The Shaper Mother slid a narrow look over Constance. When she spoke again, her earlier friendliness was back. “You’re babyfused. Sometimes, it can lead to realities becoming scrambled. Let me put my hands on you, sweet child, and see what I can sense.”
Constance did not want this intuitive woman raking over her being, although she could not prevent her if she insisted. “Forgive me, mother, but I’m anxious about any outside disturbance affecting my babyfusion. The defusion risk is particularly high in the early weeks.”
“Very well. We mustn’t count our chickens before they’re hatched. Yours is the most challenging role in Sisterland, but also the most gratifying. Sources bear not just children, but responsibility for the State’s continuation.” The mother’s expression grew remote. “And speaking of the State, memory-keepers serve Sisterland in a particularly important way. You’re privileged to be one of the last people to talk to Honour 19. Let me share a secret with you, Constance. I idolised her as a girl. Her dedication to the cause was inspirational. We’re determined to hold a public memorial service for her. Such women don’t pass this way often. Perhaps the synchronised release of a general moe to mark the occasion will be approved. An N might be appropriate. Nostalgia isn’t as appreciated as it ought to be – sales are low, I’m told.
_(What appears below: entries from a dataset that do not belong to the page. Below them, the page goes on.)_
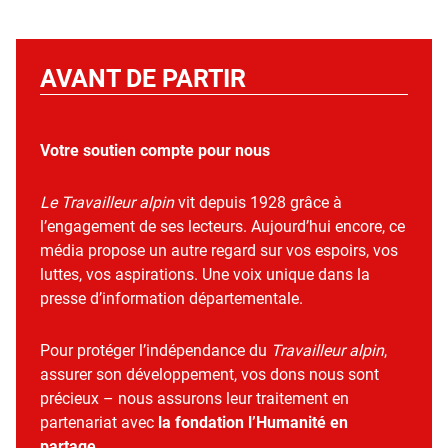
AVANT DE PARTIR
Votre soutien compte pour nous
Le Travailleur alpin
vit depuis 1928 grâce à
l’engagement de ses lecteurs. Aujourd’hui encore, ce
média propose un autre regard sur vos espoirs, vos
luttes, vos aspirations. Une voix unique dans la
presse d’information départementale.
Pour protéger l’indépendance du
Travailleur alpin
,
assurer son développement, vos dons nous sont
précieux – nous assurons leur traitement en
partenariat avec
la fondation l’Humanité en
partage
.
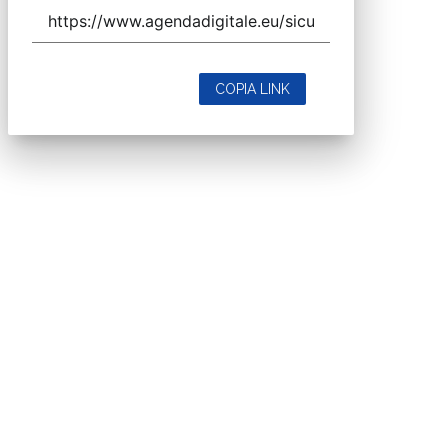
COPIA LINK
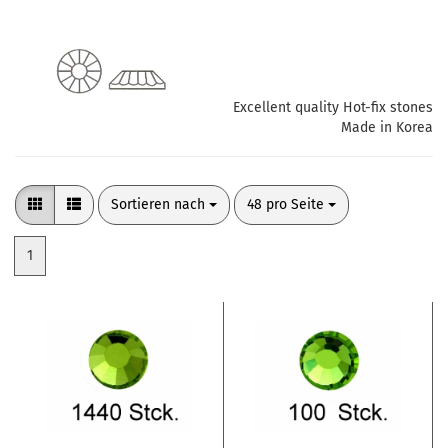
Excellent quality Hot-fix stones
Made in Korea
Sortieren nach
pro Seite
Sortieren nach
48 pro Seite
1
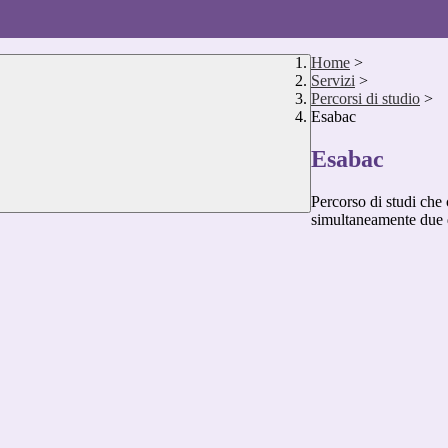
Home
>
Servizi
>
Percorsi di studio
>
Esabac
Esabac
Percorso di studi che 
simultaneamente due d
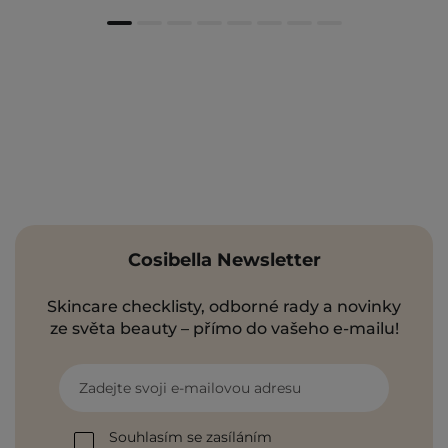
Cosibella Newsletter
Skincare checklisty, odborné rady a novinky
ze světa beauty – přímo do vašeho e-mailu!
Zadejte svoji e-mailovou adresu
Souhlasím se zasíláním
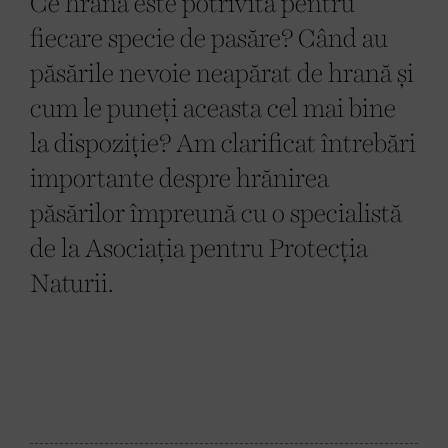
Ce hrană este potrivită pentru
fiecare specie de pasăre? Când au
păsările nevoie neapărat de hrană și
cum le puneți aceasta cel mai bine
la dispoziție? Am clarificat întrebări
importante despre hrănirea
păsărilor împreună cu o specialistă
de la Asociația pentru Protecția
Naturii.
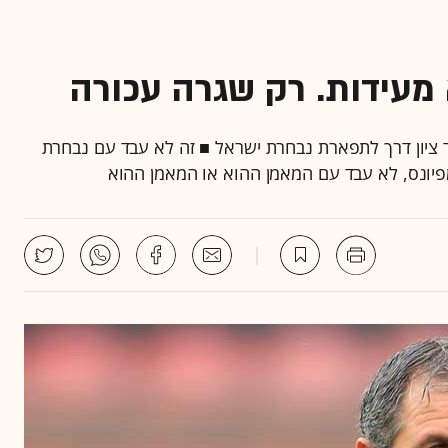
 מעידות. רק שגרה עכורה
 ציון דרך לתפארת נבחרת ישראל ■ זה לא עבד עם נבחרת
פיונס, לא עבד עם המאמן ההוא או המאמן ההוא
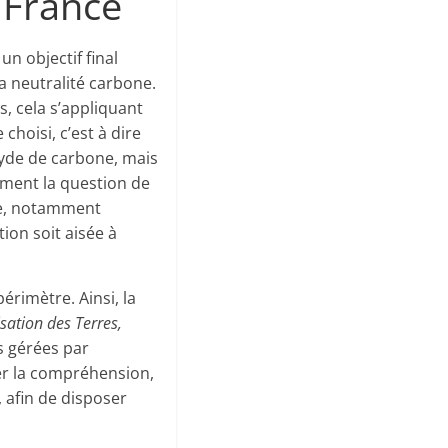
 France
 un objectif final
la neutralité carbone.
, cela s’appliquant
hoisi, c’est à dire
xyde de carbone, mais
ement la question de
que, notamment
ion soit aisée à
érimètre. Ainsi, la
isation des Terres,
s gérées par
iter la compréhension,
 afin de disposer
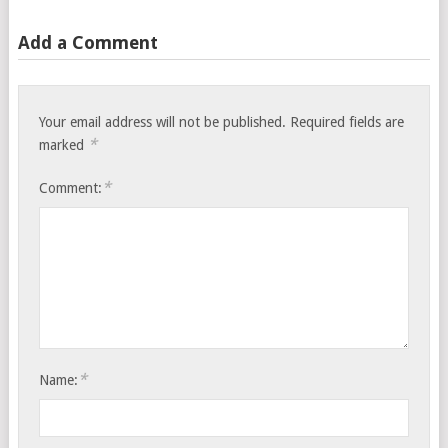
Add a Comment
Your email address will not be published.
Required fields are
*
marked
*
Comment:
*
Name:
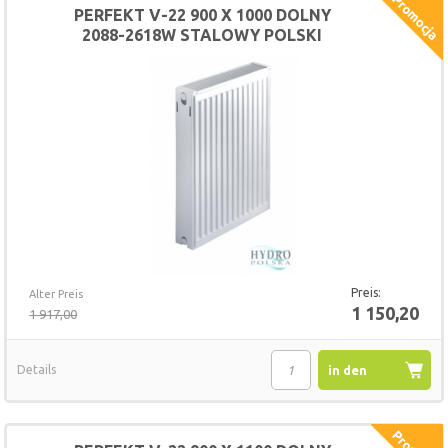
PERFEKT V-22 900 X 1000 DOLNY
2088-2618W STALOWY POLSKI
GRZEJNIK
Preis:
Alter Preis
1 150,20
1 917,00
Details
in den
Warenkorb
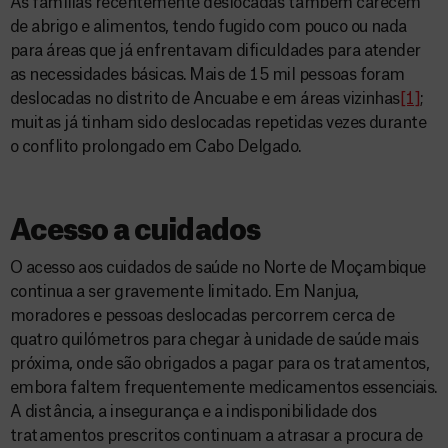
As famílias recentemente deslocadas também carecem
de abrigo e alimentos, tendo fugido com pouco ou nada
para áreas que já enfrentavam dificuldades para atender
as necessidades básicas. Mais de 15 mil pessoas foram
deslocadas no distrito de Ancuabe e em áreas vizinhas
[1]
;
muitas já tinham sido deslocadas repetidas vezes durante
o conflito prolongado em Cabo Delgado.
Acesso a cuidados
O acesso aos cuidados de saúde no Norte de Moçambique
continua a ser gravemente limitado. Em Nanjua,
moradores e pessoas deslocadas percorrem cerca de
quatro quilómetros para chegar à unidade de saúde mais
próxima, onde são obrigados a pagar para os tratamentos,
embora faltem frequentemente medicamentos essenciais.
A distância, a insegurança e a indisponibilidade dos
tratamentos prescritos continuam a atrasar a procura de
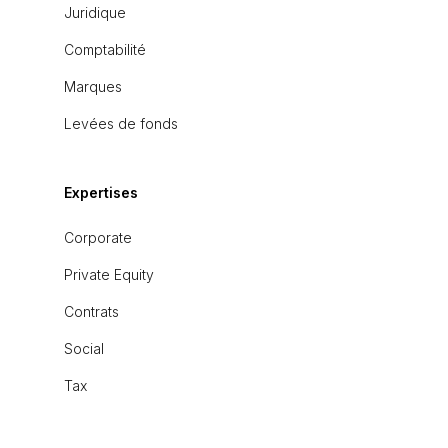
Juridique
Comptabilité
Marques
Levées de fonds
Expertises
Corporate
Private Equity
Contrats
Social
Tax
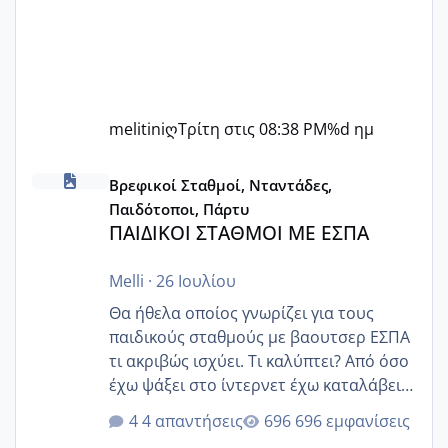
melitiniღ
Τρίτη στις 08:38 PM
%d ημ
ΠΑΙΔΙΚΟΙ ΣΤΑΘΜΟΙ ΜΕ ΕΣΠΑ
Βρεφικοί Σταθμοί, Νταντάδες,
Παιδότοποι, Πάρτυ
ΠΑΙΔΙΚΟΙ ΣΤΑΘΜΟΙ ΜΕ ΕΣΠΑ
Melli
·
26 Ιουλίου
Θα ήθελα οποίος γνωρίζει για τους
παιδικούς σταθμούς με βαουτσερ ΕΣΠΑ
τι ακριβώς ισχύει. Τι καλύπτει? Από όσο
έχω ψάξει στο ίντερνετ έχω καταλάβει
ότι το βαουτσερ καλύπτει όλα τα
4 απαντήσεις
696 εμφανίσεις
δίδακτρα και τα τροφεια του ιδιωτικού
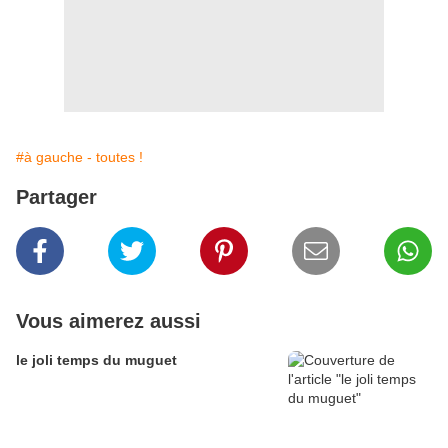
#à gauche - toutes !
Partager
Vous aimerez aussi
le joli temps du muguet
Now, where were we?”
“With Honour, mother.”
“A memory-keeper who always put Sisterland first. She met our founder, you know: that far-sighted woman who devised the Nine principle of consensual government. When she was a young girl, Honour was taken to hear the great Beloved speak in public. It was the Midsummer Address – I expect you learned it off by heart in girlplace. Yes? Me too. Those words give me goose bumps, still. ‘Our hands will shape Sisterland. Our vision, our will. Destiny is ours to create.’ Afterwards, Beloved walked among the crowd. She stopped by Honour and spoke directly to her. ‘Will you play your part, little sister?’ she asked. ‘Can Sisterland count on you?’ It changed Honour’s life. She devoted herself entirely to Sisterland.”
“Honour said Sisterland had gone terribly wrong. She said we needed to forgive men. And hope that men might forgive us, in their turn.”
“Constance, in fairness to Honour, we ought to set aside one throwaway remark from a sister on the verge of discontinuing. A sister who could have been misunderstood by a trainee co-keeper. She’d never do anything to unravel Sisterland’s legacy. I expect she was a little muddled.”
Constance broke free of those persuasive eyes. She owed it to Honour to stand her ground. The truth might not be the most solid piece of earth under her feet, but it was the position she chose.
“Truth is never absolute,” said the Shaper Mother, reading her resistance. “You could call it a question of perspective.”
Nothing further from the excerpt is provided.